他方、農薬否定派の人たちにとって、「ネオニコ」は分かりやすい象徴。使っちゃダメな農薬の代表、くらいにとらえている。だから、ネオニコは農薬の象徴として気軽に言葉にしてしまう。すると、賛成派(容認派)の敏感な傷口に唐辛子とワサビと塩を混ぜてすりこんでしまう。
農水省は「みどりの食料システム戦略」を掲げ、化学農薬の低減を目指している。この結果、農薬否定派は意気軒高、農薬容認派はさらに忸怩たる思いという傷口がズキズキ。そこに「ネオニコ」という言葉を否定的に使うだけで、塩すりこむようなもの。
農薬否定派は、自然界の生き物に優しい人だと思う。ならば、農薬容認派が忸怩たる思いを抱き、農薬使用していることを心の傷にしていることに対しても、優しさを発揮してほしいと思う。意気軒高と農薬バッシングするのは、んー、もうちょっと、考え直してほしいかな、と。
農薬否定派の人たちが気軽に「ネオニコ」と口にすることで、ズキズキ痛む人がいるということに、もう少し配慮が欲しい。配慮するやさしさが欲しい。
似たようなことを、脱原発でも感じることがある。原発事故が起きた時、原発推進派、容認派が猛攻撃にさらされた。私は「原発立地自治体にお住いの人たちとか、傷つかないかな」ということが心配になった。

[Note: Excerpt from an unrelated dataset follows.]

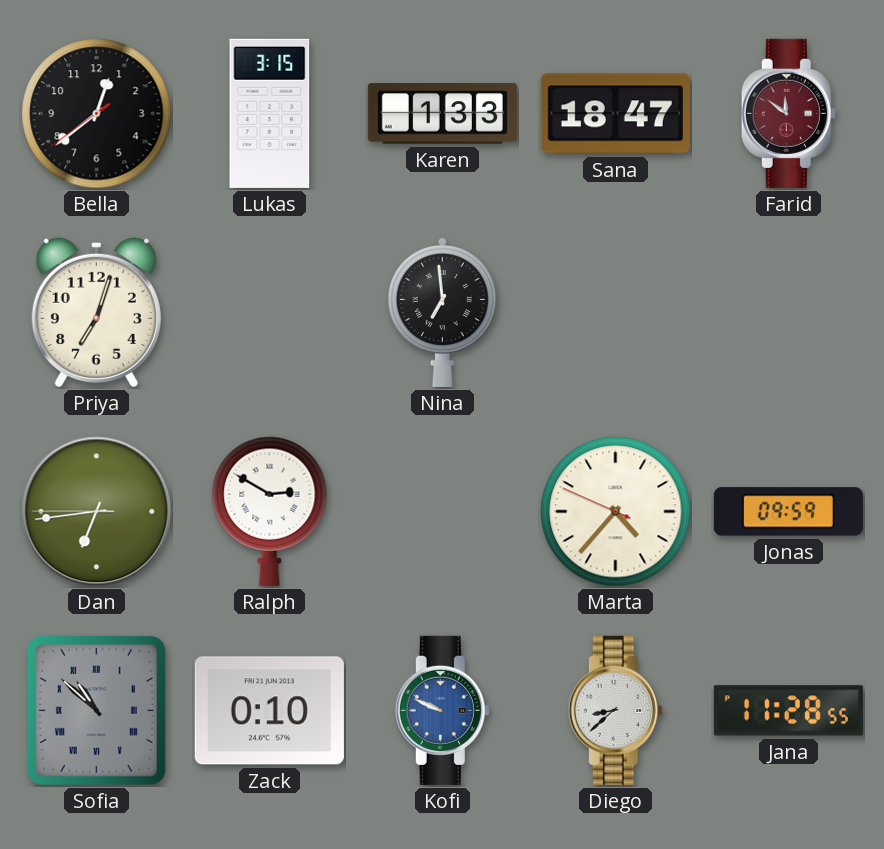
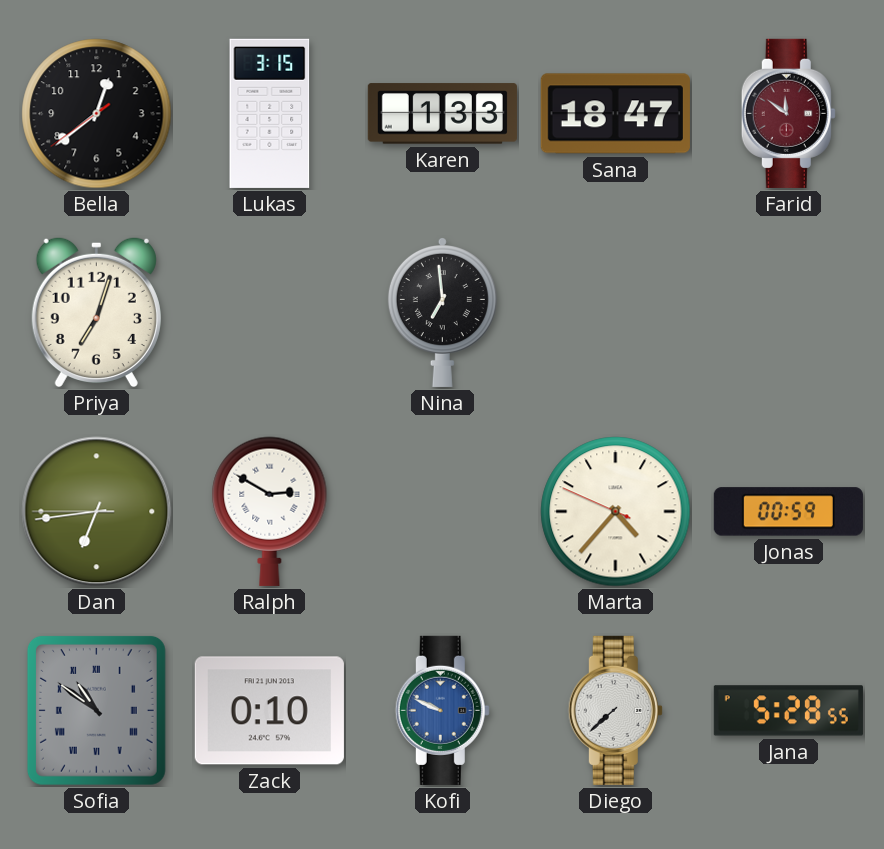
Jonas: 09:59 -> 00:59
Sofia: 10:52 -> 10:51
Diego: 8:38 -> 7:38
Jana: 11:28 -> 5:28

私は原発にネガティブなイメージを持っている方で、できれば早いうちに原発をなくせたらなあ、と考えている。が、原発に関わって生活している人たちのことも心配。あんな事故が起きて、忸怩たる思いを抱いている人が大半だと思う。でも、生きていくためには関わらなきゃいけない。
原発以外の生活手段を提供できるならいいけど、それをしないで脱原発と声高に訴え、原発にかかわる人たちを悪の権化のように罵るのには、共感できない。脱原発を無事に進めるためにも、原発に関わる人が必要。その人たちの頑張りが必要。そしてやめた時には、生活手段の提供も必要。
脱原発という錦の御旗、正義の名の元なら、どれだけ相手が傷ついても構わない、という攻撃性は、とても悲しい。同じ人間やん。この世に生きる者同士やん。なんでそないな攻撃的なことして、人を悲しませる必要あるのん。そこ、わからんとこ。
人がなるべく悲しまずに済む。そこを大切に考えるから、脱原発の人たちも原発をやめる方向で考えているはず。その大本の目的を忘れて、原発容認派ならいくらでも叩いてよい、という攻撃性、残虐性を発揮するのは、ちょっと思い直してほしい。それだと、容認派だって我慢できなくなる。
ガーゲン「関係からはじまる」で興味深いエピソードが。アメリカを二分する、中絶問題。このテーマになると真っ二つに分かれて、互いに攻撃しあうことになってしまうらしい。けれど。賛成派、反対派それぞれが、なぜその主張をするようになったか、個人的体験を語ってもらうことにした。
すると、中絶に反対せずにいられなかった悲しい出来事、中絶に賛成せざるを得なかったつらい思い出が、それぞれ語られた。その結果、賛成派は反対派がなぜ反対する気持ちになったのか、反対派は、なぜ賛成派が賛成する気持ちになったのかが理解できたという。
人が笑って生きていける社会を。地球の生き物が今後も存続できる環境を。未来に生きる子孫や生物が、今後も笑って生きていけますように。それらの目標を達成するために、誰かが泣いていい、なんて、ちょっと粗暴すぎやせん?やめようよ、そうした乱暴な考え方。
私は「孫子」も読んでるから、いざとなれば超冷酷になる。けれど、そこまでいくまでに、何とか道を探し続けたい。正義の御旗で人の心を逆なですることがないように。むやみに人を悲しませることのないように。みんなで知恵を絞っていける社会になればなあ、と願う。